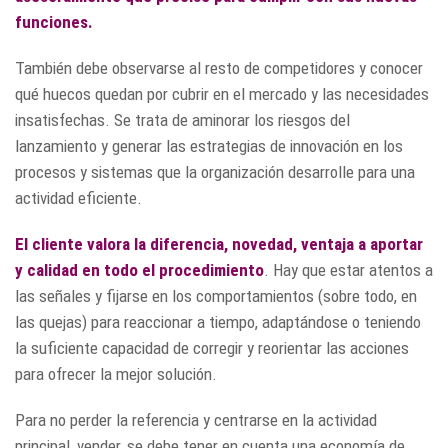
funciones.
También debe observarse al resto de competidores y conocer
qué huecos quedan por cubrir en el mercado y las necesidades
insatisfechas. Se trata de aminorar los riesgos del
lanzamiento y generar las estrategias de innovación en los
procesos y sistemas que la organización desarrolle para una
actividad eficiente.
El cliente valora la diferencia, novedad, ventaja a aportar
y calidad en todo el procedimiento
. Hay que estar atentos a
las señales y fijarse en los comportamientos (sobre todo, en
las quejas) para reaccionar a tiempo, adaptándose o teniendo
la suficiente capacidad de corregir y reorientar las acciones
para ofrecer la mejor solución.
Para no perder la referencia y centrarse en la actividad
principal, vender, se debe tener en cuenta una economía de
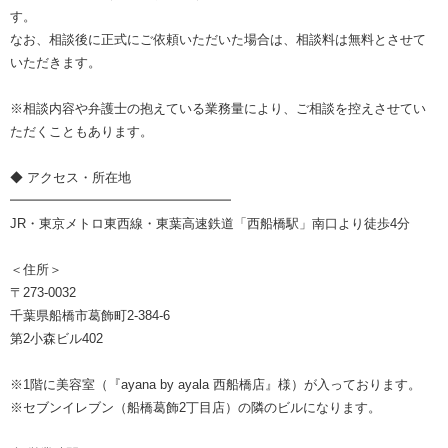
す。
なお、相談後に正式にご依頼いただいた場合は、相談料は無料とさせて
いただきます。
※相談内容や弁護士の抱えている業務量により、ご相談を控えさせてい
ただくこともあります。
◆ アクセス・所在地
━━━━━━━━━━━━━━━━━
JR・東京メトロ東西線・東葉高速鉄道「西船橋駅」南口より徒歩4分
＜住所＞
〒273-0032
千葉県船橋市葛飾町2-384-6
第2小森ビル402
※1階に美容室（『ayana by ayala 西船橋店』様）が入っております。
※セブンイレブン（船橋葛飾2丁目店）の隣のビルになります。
* * *
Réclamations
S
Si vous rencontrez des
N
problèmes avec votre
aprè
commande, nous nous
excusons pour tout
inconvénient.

• _Work to complete_
Looking at the entries above, count the lines that contain the string "todo", then give the number and nothing else.

• _Response for this exercise_
2